One often asked question is: What cosine similarity (or distance) threshold should I use for filtering results? We used a threshold in the WHERE clause (e.g., cosine_distance(...) < 0.1) to only return close matches. Picking this threshold required a bit of tuning and understanding of the embedding space.

Here’s an experience of adjusting the threshold from 0.2 to 0.1 and its impact:

At first, we tried a cosine distance <0.2 (which corresponds to cosine similarity ≈ 0.8 or higher). This yielded more results, i.e., it cast a wider net for what was considered “similar.” However, looking at the output, some matches were only tangentially related. A distance of 0.2 allowed somewhat loosely similar items to sneak in. For example, a query for “refund frustration” might bring back a review about “delayed shipping,” which is a bit off-topic, just because the model found some mild semantic link.
We tightened the threshold to cosine distance <0.1 (cosine similarity ≈ 0.9+). Now the results were much more precise (mostly very relevant hits) but, of course, fewer in number. Using the 0.1 cutoff for “too expensive” or “amazingly good” queries meant only reviews that were almost verbatim in sentiment would show up. This is great for precision, but you risk missing some valid paraphrases that are just worded differently.

The “sweet spot” depends on your application’s needs. We suggest an approach to find this: “visualize the distribution” of cosine similarities between your query (or a set of example queries) and a large sample of data. In practice, we took a random sample of pairwise cosine distances and plotted a histogram. What we saw was a sort of bimodal or skewed distribution; many pairs were dissimilar (distance closer to 1), and a smaller cluster was highly similar (distance near 0). This helps inform a threshold: you might see a “gap” or elbow in the distribution where similar vs. dissimilar items separate.

We also validated against known pairs to choose the threshold. In our case, we had some known duplicate or equivalent phrases in the data.
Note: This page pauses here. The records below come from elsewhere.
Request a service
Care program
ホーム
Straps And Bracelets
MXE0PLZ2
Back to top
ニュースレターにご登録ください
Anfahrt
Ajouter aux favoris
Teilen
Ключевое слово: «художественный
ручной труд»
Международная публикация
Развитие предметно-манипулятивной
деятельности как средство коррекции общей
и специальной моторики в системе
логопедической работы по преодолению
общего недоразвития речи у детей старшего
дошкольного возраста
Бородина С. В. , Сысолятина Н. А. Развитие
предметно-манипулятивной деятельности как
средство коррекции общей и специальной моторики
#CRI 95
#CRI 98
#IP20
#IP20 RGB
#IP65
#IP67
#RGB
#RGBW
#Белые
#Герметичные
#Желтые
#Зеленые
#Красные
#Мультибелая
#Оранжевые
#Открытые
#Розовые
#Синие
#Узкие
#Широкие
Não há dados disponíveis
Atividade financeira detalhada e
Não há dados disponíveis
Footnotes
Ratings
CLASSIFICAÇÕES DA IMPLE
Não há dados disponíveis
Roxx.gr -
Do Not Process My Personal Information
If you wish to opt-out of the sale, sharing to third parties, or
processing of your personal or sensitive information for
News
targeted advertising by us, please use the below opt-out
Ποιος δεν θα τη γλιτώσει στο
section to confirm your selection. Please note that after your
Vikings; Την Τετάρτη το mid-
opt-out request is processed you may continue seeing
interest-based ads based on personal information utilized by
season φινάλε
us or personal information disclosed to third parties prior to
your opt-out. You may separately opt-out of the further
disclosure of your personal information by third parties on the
For example, we knew “didn’t meet expectations” should match “want my money back” (both indicating refund requests), whereas “arrived late” should not match “not worth the price.” We checked the cosine distances for these known examples: the similar pair had a distance around 0.05, and the unrelated pair was around 0.3. This gave confidence that setting a cutoff around 0.1 or 0.15 would include the good pair and exclude the bad one. Essentially, we confirmed the threshold with a few examples.
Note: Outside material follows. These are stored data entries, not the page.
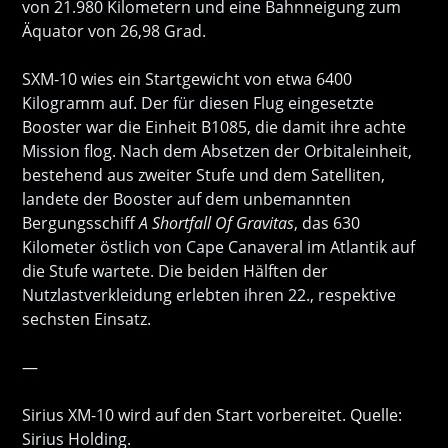
von 21.980 Kilometern und eine Bahnneigung zum
Äquator von 26,98 Grad.
SXM-10 wies ein Startgewicht von etwa 6400
Kilogramm auf. Der für diesen Flug eingesetzte
Booster war die Einheit B1085, die damit ihre achte
Mission flog. Nach dem Absetzen der Orbitaleinheit,
bestehend aus zweiter Stufe und dem Satelliten,
landete der Booster auf dem unbemannten
Bergungsschiff
A Shortfall Of Gravitas
, das 630
Kilometer östlich von Cape Canaveral im Atlantik auf
die Stufe wartete. Die beiden Hälften der
Nutzlastverkleidung erlebten ihren 22., respektive
sechsten Einsatz.
—
Sirius XM-10 wird auf den Start vorbereitet. Quelle:
Sirius Holding.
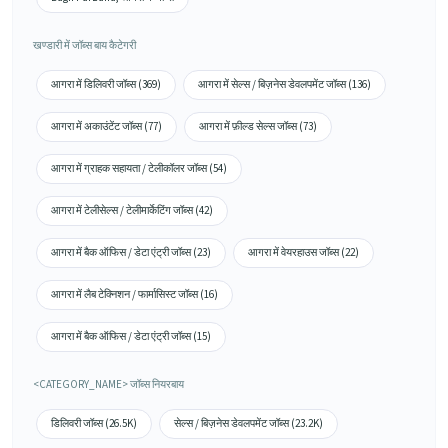
खण्डारी में जॉब्स बाय कैटेगरी
आगरा में डिलिवरी जॉब्स (369)
आगरा में सेल्स / बिज़नेस डेवलपमेंट जॉब्स (136)
आगरा में अकाउंटेंट जॉब्स (77)
आगरा में फ़ील्ड सेल्स जॉब्स (73)
आगरा में ग्राहक सहायता / टेलीकॉलर जॉब्स (54)
आगरा में टेलीसेल्स / टेलीमार्केटिंग जॉब्स (42)
आगरा में बैक ऑफिस / डेटा एंट्री जॉब्स (23)
आगरा में वेयरहाउस जॉब्स (22)
आगरा में लैब टेक्निशन / फार्मासिस्ट जॉब्स (16)
आगरा में बैक ऑफिस / डेटा एंट्री जॉब्स (15)
<CATEGORY_NAME> जॉब्स नियरबाय
डिलिवरी जॉब्स (26.5K)
सेल्स / बिज़नेस डेवलपमेंट जॉब्स (23.2K)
Our guidance on thresholds is: start with something somewhat strict (like 0.1 for distance, i.e., 90% similarity) and then adjust if you feel you’re missing too many results. If you retrieve too few hits, loosen it (0.2 or even higher). If you see off-target results, tighten it. The distribution plot and sample pairs method can greatly accelerate this tuning by giving you a sense of typical distances in your dataset. Every model and dataset will behave a bit differently (for instance, a model might generally produce tighter clusters vs. spread-out embeddings), so there’s no one-size-fits-all number. Threshold tuning is an iterative process. It’s worth spending time on because it directly affects the quality of your semantic search results.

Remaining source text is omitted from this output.